Content starts
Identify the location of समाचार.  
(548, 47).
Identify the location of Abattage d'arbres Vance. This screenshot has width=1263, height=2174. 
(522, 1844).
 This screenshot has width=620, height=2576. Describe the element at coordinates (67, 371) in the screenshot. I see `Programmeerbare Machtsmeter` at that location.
Content ends
### Task item
Each line from the one containing "Identify the location of Abattage" through the end of the entries, both included, is to be returned exactly, with no other lines.

### Result of this task
Identify the location of Abattage d'arbres Vance. This screenshot has width=1263, height=2174. 
(522, 1844).
 This screenshot has width=620, height=2576. Describe the element at coordinates (67, 371) in the screenshot. I see `Programmeerbare Machtsmeter` at that location.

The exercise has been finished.